● **Exercise prompt**
The copy must match the data below line for line and contain no images.
Raw data: Begin
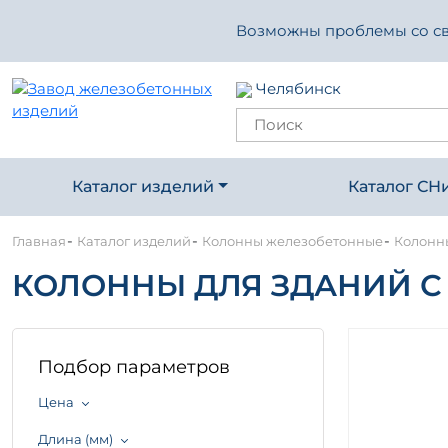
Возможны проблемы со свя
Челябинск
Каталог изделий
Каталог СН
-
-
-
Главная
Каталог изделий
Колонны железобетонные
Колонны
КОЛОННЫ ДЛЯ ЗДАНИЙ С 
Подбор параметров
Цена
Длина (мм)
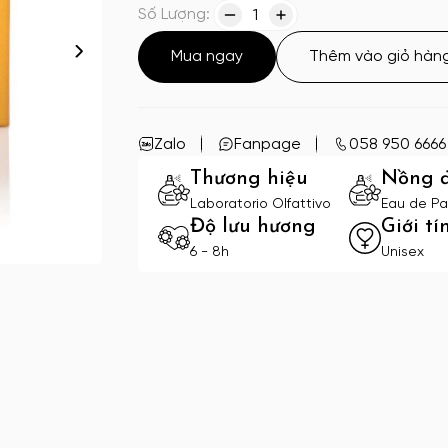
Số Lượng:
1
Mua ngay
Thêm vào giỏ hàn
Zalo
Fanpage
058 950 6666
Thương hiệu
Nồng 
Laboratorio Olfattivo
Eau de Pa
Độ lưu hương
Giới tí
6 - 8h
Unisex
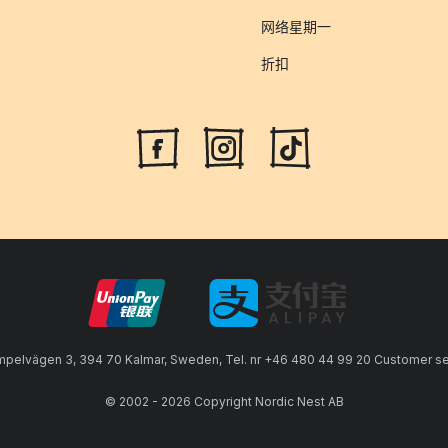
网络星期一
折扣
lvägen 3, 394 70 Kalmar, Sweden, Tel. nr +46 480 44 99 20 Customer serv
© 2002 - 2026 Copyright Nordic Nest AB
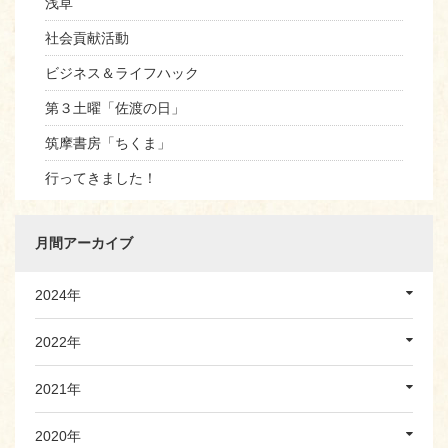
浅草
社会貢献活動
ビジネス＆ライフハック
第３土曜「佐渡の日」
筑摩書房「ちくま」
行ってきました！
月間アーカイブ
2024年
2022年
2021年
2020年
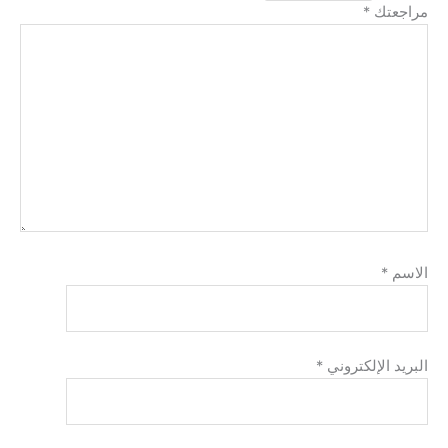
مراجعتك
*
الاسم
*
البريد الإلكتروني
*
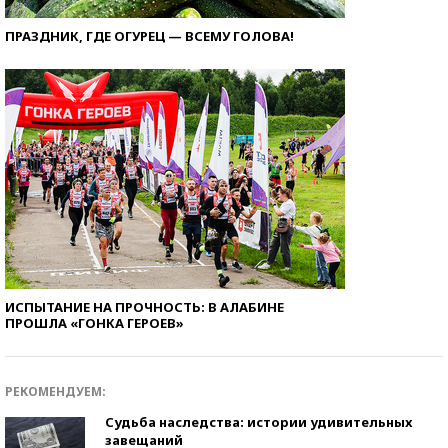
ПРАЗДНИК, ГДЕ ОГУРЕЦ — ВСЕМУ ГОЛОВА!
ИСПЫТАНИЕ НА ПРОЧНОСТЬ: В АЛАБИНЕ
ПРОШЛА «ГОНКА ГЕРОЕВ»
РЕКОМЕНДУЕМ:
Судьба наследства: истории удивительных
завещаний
Raw data: End
● **Task result**
Возможны проблемы со свя
Челябинск
Каталог изделий
Каталог СН
-
-
-
Главная
Каталог изделий
Колонны железобетонные
Колонны
КОЛОННЫ ДЛЯ ЗДАНИЙ С 
Подбор параметров
Цена
Длина (мм)
Số Lượng:
1
Mua ngay
Thêm vào giỏ hàn
Zalo
Fanpage
058 950 6666
Thương hiệu
Nồng 
Laboratorio Olfattivo
Eau de Pa
Độ lưu hương
Giới tí
6 - 8h
Unisex
网络星期一
折扣
lvägen 3, 394 70 Kalmar, Sweden, Tel. nr +46 480 44 99 20 Customer serv
© 2002 - 2026 Copyright Nordic Nest AB
浅草
社会貢献活動
ビジネス＆ライフハック
第３土曜「佐渡の日」
筑摩書房「ちくま」
行ってきました！
月間アーカイブ
2024年
2022年
2021年
2020年
مراجعتك
*
الاسم
*
البريد الإلكتروني
*
ПРАЗДНИК, ГДЕ ОГУРЕЦ — ВСЕМУ ГОЛОВА!
ИСПЫТАНИЕ НА ПРОЧНОСТЬ: В АЛАБИНЕ
ПРОШЛА «ГОНКА ГЕРОЕВ»
РЕКОМЕНДУЕМ:
Судьба наследства: истории удивительных
завещаний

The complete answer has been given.